*PROBLEM REQUIREMENTS*:
The data below is to be set down again exactly as written.

(Collected data)
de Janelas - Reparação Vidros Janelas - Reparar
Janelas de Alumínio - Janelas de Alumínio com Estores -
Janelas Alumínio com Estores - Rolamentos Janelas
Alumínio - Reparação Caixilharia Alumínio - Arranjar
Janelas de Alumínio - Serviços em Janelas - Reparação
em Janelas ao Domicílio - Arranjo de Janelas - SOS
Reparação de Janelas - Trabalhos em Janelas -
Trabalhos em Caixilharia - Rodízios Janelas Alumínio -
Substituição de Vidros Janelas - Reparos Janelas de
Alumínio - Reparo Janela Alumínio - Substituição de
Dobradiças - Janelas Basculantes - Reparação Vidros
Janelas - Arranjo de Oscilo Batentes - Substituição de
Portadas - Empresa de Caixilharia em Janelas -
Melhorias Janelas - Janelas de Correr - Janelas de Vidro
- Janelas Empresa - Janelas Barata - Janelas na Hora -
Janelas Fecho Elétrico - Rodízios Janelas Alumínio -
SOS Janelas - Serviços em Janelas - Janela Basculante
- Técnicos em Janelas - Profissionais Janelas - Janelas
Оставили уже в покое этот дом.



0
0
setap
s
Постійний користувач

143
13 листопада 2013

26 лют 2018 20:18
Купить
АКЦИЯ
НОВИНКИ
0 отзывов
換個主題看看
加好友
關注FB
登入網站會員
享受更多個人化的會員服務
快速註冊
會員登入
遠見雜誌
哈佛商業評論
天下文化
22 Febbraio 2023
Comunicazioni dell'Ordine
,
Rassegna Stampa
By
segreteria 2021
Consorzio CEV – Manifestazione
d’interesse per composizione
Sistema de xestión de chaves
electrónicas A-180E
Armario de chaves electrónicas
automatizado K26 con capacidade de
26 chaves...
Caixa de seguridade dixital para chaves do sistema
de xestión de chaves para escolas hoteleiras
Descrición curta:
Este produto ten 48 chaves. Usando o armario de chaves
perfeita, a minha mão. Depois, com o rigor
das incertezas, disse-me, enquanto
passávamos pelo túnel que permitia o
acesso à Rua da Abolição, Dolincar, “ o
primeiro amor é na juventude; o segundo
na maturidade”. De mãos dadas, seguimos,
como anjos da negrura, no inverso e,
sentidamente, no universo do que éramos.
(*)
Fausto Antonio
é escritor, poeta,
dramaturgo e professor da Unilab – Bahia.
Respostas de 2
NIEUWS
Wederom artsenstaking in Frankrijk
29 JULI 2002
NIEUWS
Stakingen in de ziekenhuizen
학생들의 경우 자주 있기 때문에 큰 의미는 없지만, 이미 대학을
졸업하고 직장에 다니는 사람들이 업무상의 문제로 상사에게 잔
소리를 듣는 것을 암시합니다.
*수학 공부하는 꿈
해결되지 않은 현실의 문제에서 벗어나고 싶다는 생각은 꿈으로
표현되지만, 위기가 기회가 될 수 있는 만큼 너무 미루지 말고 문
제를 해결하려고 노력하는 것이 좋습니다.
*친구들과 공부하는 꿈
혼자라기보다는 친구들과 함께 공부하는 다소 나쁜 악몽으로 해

*TASK ANSWER*:
de Janelas - Reparação Vidros Janelas - Reparar
Janelas de Alumínio - Janelas de Alumínio com Estores -
Janelas Alumínio com Estores - Rolamentos Janelas
Alumínio - Reparação Caixilharia Alumínio - Arranjar
Janelas de Alumínio - Serviços em Janelas - Reparação
em Janelas ao Domicílio - Arranjo de Janelas - SOS
Reparação de Janelas - Trabalhos em Janelas -
Trabalhos em Caixilharia - Rodízios Janelas Alumínio -
Substituição de Vidros Janelas - Reparos Janelas de
Alumínio - Reparo Janela Alumínio - Substituição de
Dobradiças - Janelas Basculantes - Reparação Vidros
Janelas - Arranjo de Oscilo Batentes - Substituição de
Portadas - Empresa de Caixilharia em Janelas -
Melhorias Janelas - Janelas de Correr - Janelas de Vidro
- Janelas Empresa - Janelas Barata - Janelas na Hora -
Janelas Fecho Elétrico - Rodízios Janelas Alumínio -
SOS Janelas - Serviços em Janelas - Janela Basculante
- Técnicos em Janelas - Profissionais Janelas - Janelas
Оставили уже в покое этот дом.



0
0
setap
s
Постійний користувач

143
13 листопада 2013

26 лют 2018 20:18
Купить
АКЦИЯ
НОВИНКИ
0 отзывов
換個主題看看
加好友
關注FB
登入網站會員
享受更多個人化的會員服務
快速註冊
會員登入
遠見雜誌
哈佛商業評論
天下文化
22 Febbraio 2023
Comunicazioni dell'Ordine
,
Rassegna Stampa
By
segreteria 2021
Consorzio CEV – Manifestazione
d’interesse per composizione
Sistema de xestión de chaves
electrónicas A-180E
Armario de chaves electrónicas
automatizado K26 con capacidade de
26 chaves...
Caixa de seguridade dixital para chaves do sistema
de xestión de chaves para escolas hoteleiras
Descrición curta:
Este produto ten 48 chaves. Usando o armario de chaves
perfeita, a minha mão. Depois, com o rigor
das incertezas, disse-me, enquanto
passávamos pelo túnel que permitia o
acesso à Rua da Abolição, Dolincar, “ o
primeiro amor é na juventude; o segundo
na maturidade”. De mãos dadas, seguimos,
como anjos da negrura, no inverso e,
sentidamente, no universo do que éramos.
(*)
Fausto Antonio
é escritor, poeta,
dramaturgo e professor da Unilab – Bahia.
Respostas de 2
NIEUWS
Wederom artsenstaking in Frankrijk
29 JULI 2002
NIEUWS
Stakingen in de ziekenhuizen
학생들의 경우 자주 있기 때문에 큰 의미는 없지만, 이미 대학을
졸업하고 직장에 다니는 사람들이 업무상의 문제로 상사에게 잔
소리를 듣는 것을 암시합니다.
*수학 공부하는 꿈
해결되지 않은 현실의 문제에서 벗어나고 싶다는 생각은 꿈으로
표현되지만, 위기가 기회가 될 수 있는 만큼 너무 미루지 말고 문
제를 해결하려고 노력하는 것이 좋습니다.
*친구들과 공부하는 꿈
혼자라기보다는 친구들과 함께 공부하는 다소 나쁜 악몽으로 해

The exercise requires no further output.